# [What the task asks]
Please reproduce verbatim the lines below, from the first through the one with "Entenda A Lei Federal de Incentivo".

# [Entries provided]
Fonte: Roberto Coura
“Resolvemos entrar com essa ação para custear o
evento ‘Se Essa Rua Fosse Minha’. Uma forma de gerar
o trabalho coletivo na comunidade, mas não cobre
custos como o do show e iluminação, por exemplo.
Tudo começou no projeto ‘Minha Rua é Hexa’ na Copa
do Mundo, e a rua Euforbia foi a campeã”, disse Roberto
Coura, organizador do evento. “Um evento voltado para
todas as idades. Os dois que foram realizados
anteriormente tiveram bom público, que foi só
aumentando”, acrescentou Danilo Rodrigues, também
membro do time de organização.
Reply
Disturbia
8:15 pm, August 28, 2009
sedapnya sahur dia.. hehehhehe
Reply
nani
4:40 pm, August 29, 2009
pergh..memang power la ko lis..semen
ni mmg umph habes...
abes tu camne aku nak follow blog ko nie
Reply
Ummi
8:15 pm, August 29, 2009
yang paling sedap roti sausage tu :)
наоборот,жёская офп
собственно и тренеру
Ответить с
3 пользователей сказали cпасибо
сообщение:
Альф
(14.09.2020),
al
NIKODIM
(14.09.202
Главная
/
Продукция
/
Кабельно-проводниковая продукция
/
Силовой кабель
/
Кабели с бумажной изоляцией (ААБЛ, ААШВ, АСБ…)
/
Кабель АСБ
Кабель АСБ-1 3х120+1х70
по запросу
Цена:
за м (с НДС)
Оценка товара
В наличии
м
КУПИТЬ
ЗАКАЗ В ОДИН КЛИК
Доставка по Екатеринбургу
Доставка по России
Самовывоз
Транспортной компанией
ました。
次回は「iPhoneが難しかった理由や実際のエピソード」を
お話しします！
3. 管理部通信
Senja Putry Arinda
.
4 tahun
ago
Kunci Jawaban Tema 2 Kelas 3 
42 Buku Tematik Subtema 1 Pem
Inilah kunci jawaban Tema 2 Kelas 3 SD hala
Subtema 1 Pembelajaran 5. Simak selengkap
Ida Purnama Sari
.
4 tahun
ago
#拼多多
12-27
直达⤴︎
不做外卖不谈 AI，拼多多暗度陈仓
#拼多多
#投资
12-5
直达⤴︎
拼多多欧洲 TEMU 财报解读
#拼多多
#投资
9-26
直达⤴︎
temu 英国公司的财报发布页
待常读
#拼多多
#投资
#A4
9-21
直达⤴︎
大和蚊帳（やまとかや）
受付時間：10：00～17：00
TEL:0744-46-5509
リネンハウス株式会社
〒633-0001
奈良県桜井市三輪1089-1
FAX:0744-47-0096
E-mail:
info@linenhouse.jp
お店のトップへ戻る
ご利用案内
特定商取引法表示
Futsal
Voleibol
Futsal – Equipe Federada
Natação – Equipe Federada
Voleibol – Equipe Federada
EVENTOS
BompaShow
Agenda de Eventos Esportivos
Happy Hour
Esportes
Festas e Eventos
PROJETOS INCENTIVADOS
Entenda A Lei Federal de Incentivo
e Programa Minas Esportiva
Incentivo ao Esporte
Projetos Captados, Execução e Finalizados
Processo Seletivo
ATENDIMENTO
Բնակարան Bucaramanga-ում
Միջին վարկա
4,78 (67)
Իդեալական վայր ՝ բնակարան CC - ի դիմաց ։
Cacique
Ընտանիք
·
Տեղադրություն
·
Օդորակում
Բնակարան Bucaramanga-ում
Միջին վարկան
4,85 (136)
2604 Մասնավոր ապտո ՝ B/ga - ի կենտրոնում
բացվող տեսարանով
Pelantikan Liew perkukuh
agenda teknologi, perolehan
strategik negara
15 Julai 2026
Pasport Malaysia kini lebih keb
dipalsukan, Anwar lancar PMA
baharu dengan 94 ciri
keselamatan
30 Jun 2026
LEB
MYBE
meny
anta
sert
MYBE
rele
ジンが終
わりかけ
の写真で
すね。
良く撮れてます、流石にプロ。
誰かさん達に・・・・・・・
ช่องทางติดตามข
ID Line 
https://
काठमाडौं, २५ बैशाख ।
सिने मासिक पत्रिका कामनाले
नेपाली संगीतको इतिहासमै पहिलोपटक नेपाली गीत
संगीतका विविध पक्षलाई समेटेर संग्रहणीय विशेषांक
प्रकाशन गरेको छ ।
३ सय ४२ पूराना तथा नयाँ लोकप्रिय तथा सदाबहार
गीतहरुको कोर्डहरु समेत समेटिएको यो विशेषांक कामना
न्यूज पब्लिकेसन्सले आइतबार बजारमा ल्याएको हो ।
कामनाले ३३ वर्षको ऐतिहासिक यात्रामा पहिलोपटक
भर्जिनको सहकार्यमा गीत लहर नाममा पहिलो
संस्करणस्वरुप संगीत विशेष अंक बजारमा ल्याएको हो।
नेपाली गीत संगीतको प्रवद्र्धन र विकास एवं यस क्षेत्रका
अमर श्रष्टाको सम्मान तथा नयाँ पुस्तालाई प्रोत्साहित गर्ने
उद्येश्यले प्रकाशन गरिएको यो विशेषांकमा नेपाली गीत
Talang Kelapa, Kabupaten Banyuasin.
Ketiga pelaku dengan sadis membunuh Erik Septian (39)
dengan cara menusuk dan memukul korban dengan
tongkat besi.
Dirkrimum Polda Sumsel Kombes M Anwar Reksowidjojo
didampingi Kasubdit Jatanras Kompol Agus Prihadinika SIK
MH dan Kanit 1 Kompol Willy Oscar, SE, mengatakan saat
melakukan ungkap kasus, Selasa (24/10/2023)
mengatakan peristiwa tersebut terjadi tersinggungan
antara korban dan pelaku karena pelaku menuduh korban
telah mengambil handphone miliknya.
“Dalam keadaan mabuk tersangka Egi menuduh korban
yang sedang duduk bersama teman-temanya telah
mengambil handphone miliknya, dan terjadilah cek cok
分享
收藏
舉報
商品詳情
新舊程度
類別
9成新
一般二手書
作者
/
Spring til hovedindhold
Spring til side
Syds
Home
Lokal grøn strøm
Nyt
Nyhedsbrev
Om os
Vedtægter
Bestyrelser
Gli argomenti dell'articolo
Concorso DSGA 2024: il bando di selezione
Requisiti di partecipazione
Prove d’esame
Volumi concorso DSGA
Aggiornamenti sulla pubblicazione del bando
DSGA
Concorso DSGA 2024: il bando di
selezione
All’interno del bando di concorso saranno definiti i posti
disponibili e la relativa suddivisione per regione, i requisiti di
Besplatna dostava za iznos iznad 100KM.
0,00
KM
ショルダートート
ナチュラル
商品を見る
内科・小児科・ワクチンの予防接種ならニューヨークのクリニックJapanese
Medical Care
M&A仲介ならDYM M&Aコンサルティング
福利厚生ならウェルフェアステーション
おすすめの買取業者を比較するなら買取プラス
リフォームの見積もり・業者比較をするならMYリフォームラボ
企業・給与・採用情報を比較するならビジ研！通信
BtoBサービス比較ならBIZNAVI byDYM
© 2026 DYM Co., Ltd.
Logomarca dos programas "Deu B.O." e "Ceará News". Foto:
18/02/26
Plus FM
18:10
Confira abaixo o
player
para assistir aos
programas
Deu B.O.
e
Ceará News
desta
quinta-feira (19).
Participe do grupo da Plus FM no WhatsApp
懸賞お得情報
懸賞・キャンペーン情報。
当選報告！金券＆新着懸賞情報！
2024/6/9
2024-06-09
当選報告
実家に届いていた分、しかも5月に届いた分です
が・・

# [Result of the task]
Fonte: Roberto Coura
“Resolvemos entrar com essa ação para custear o
evento ‘Se Essa Rua Fosse Minha’. Uma forma de gerar
o trabalho coletivo na comunidade, mas não cobre
custos como o do show e iluminação, por exemplo.
Tudo começou no projeto ‘Minha Rua é Hexa’ na Copa
do Mundo, e a rua Euforbia foi a campeã”, disse Roberto
Coura, organizador do evento. “Um evento voltado para
todas as idades. Os dois que foram realizados
anteriormente tiveram bom público, que foi só
aumentando”, acrescentou Danilo Rodrigues, também
membro do time de organização.
Reply
Disturbia
8:15 pm, August 28, 2009
sedapnya sahur dia.. hehehhehe
Reply
nani
4:40 pm, August 29, 2009
pergh..memang power la ko lis..semen
ni mmg umph habes...
abes tu camne aku nak follow blog ko nie
Reply
Ummi
8:15 pm, August 29, 2009
yang paling sedap roti sausage tu :)
наоборот,жёская офп
собственно и тренеру
Ответить с
3 пользователей сказали cпасибо
сообщение:
Альф
(14.09.2020),
al
NIKODIM
(14.09.202
Главная
/
Продукция
/
Кабельно-проводниковая продукция
/
Силовой кабель
/
Кабели с бумажной изоляцией (ААБЛ, ААШВ, АСБ…)
/
Кабель АСБ
Кабель АСБ-1 3х120+1х70
по запросу
Цена:
за м (с НДС)
Оценка товара
В наличии
м
КУПИТЬ
ЗАКАЗ В ОДИН КЛИК
Доставка по Екатеринбургу
Доставка по России
Самовывоз
Транспортной компанией
ました。
次回は「iPhoneが難しかった理由や実際のエピソード」を
お話しします！
3. 管理部通信
Senja Putry Arinda
.
4 tahun
ago
Kunci Jawaban Tema 2 Kelas 3 
42 Buku Tematik Subtema 1 Pem
Inilah kunci jawaban Tema 2 Kelas 3 SD hala
Subtema 1 Pembelajaran 5. Simak selengkap
Ida Purnama Sari
.
4 tahun
ago
#拼多多
12-27
直达⤴︎
不做外卖不谈 AI，拼多多暗度陈仓
#拼多多
#投资
12-5
直达⤴︎
拼多多欧洲 TEMU 财报解读
#拼多多
#投资
9-26
直达⤴︎
temu 英国公司的财报发布页
待常读
#拼多多
#投资
#A4
9-21
直达⤴︎
大和蚊帳（やまとかや）
受付時間：10：00～17：00
TEL:0744-46-5509
リネンハウス株式会社
〒633-0001
奈良県桜井市三輪1089-1
FAX:0744-47-0096
E-mail:
info@linenhouse.jp
お店のトップへ戻る
ご利用案内
特定商取引法表示
Futsal
Voleibol
Futsal – Equipe Federada
Natação – Equipe Federada
Voleibol – Equipe Federada
EVENTOS
BompaShow
Agenda de Eventos Esportivos
Happy Hour
Esportes
Festas e Eventos
PROJETOS INCENTIVADOS
Entenda A Lei Federal de Incentivo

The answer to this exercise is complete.